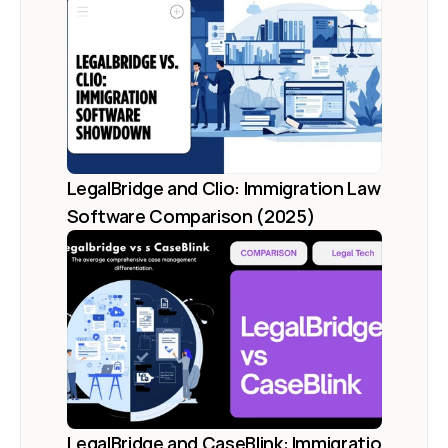
LegalBridge and Clio: Immigration Law 
Software Comparison (2025)
LegalBridge and CaseBlink: Immigration 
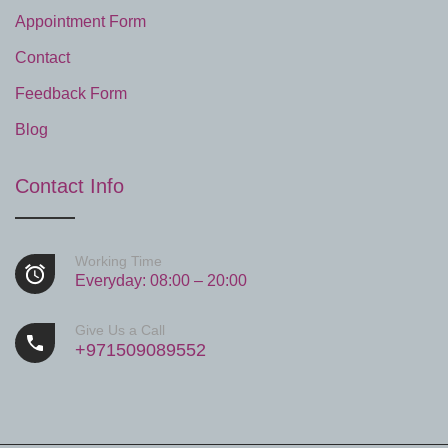
Appointment Form
Contact
Feedback Form
Blog
Contact Info
Working Time
Everyday: 08:00 – 20:00
Give Us a Call
+971509089552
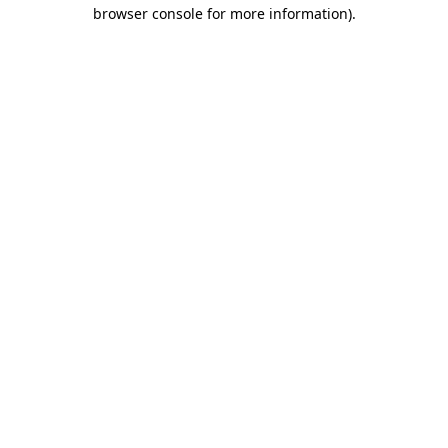
browser console for more information)
.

| What to do |
From the material above, set down each entry exactly, but exclude the pictures.

| Output of the task |
LegalBridge and Clio: Immigration Law 
Software Comparison (2025)
LegalBridge and CaseBlink: Immigration 
Appointment Form
Contact
Feedback Form
Blog
Contact Info
Working Time
Everyday: 08:00 – 20:00
Give Us a Call
+971509089552
browser console for more information)
.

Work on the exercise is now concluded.